Operators Ramping Drilling, Eyeing Acquisition Targets In Red-Hot Tight Oil Plays

By Danny Boyd, Special Correspondent

HOUSTON–One short decade ago, the Permian Basin was producing less than 1 million barrels of oil and 5 billion cubic feet of natural gas a day. In June, daily output is forecast to hit all-time records of more than 5 MMbbl/d of oil and 20 Bcf/d of gas, according to U.S. Energy Information Administration models.

If those projections hold true, it means daily production will have jumped by 260,000 barrels of oil and nearly 500 MMcf over the first six months of 2022. In other words, the “amazing basin” added some 1,445 barrels of oil and 2.8 Mcf of gas every 24 hours on average!

Simply incredible.

But while production is trending sharply higher, consider another eye-grabbing statistic from EIA: The number of drilled but uncompleted wells has fallen each consecutive month for going on two full years.

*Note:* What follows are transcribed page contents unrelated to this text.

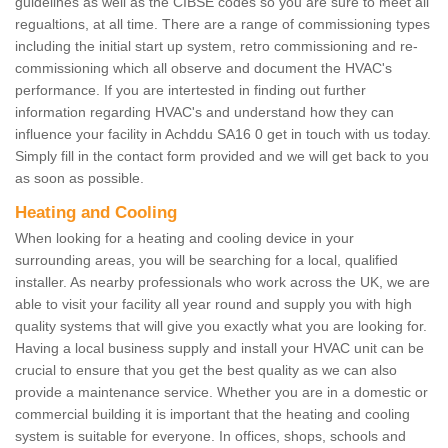
guidelines as well as the CIBSE codes so you are sure to meet all
regualtions, at all time. There are a range of commissioning types
including the initial start up system, retro commissioning and re-
commissioning which all observe and document the HVAC's
performance. If you are intertested in finding out further
information regarding HVAC's and understand how they can
influence your facility in Achddu SA16 0 get in touch with us today.
Simply fill in the contact form provided and we will get back to you
as soon as possible.
Heating and Cooling
When looking for a heating and cooling device in your
surrounding areas, you will be searching for a local, qualified
installer. As nearby professionals who work across the UK, we are
able to visit your facility all year round and supply you with high
quality systems that will give you exactly what you are looking for.
Having a local business supply and install your HVAC unit can be
crucial to ensure that you get the best quality as we can also
provide a maintenance service. Whether you are in a domestic or
commercial building it is important that the heating and cooling
system is suitable for everyone. In offices, shops, schools and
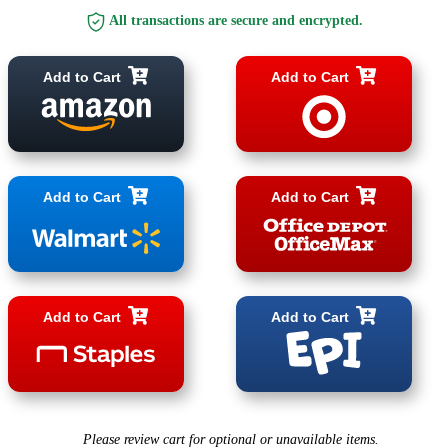
All transactions are secure and encrypted.
Add to Cart
Add to Cart
Add to Cart
Add to Cart
Add to Cart
Add to Cart
Please review cart for optional or unavailable items.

By the end of April, the inventory of drilled but uncompleted wells in U.S. shale basins had dwindled to 4,223–the lowest level since EIA began tracking the data in 2013.

To put that into perspective, the total DUCs in all shale basins in April was only a little more than the number of DUCs in the Permian alone in April 2019. As May began, EIA counted 1,256 DUCs in the Permian–down more than 50% from the same time last year and down 70% from three years prior.

How many of those remaining wells are completable is open to debate, but it’s crystal clear that production growth increasingly is coming from the drill bit. And that suits operators in the basin just fine.

Buttressed by consistently higher oil and gas prices and a veritable wonderland of reserves capture opportunities, the Permian’s vast upside potential is opening plenty of running room for both public and private players.

The majors are raising budgets and large independents are adding acreage, but the small-cap players and private companies continue to lead the drilling charge. As they ramp drilling programs, they are expanding acreage positions and seeking ways to do creative deals that let new and proven investors alike in on the action.

Gaining Scale

After adding assets and growing production by more than 400% since 2020, Earthstone Energy Inc. continues to search for attractive acquisition targets and take advantage of tried-and-true techniques to make the most of assets in the northern Delaware Basin and southern Midland Basin, says Chief Executive Officer Robert Anderson.

On board with Executive Chairman Frank A. Lodzinski and others since a 2014 reverse merger with Oak Valley Resources LLC, Anderson explains that The Woodlands, Tx.-based public company entered the Midland Basin with acquisitions in 2016-17 and continued to search for ways to gain scale in the Permian and appeal to more investors.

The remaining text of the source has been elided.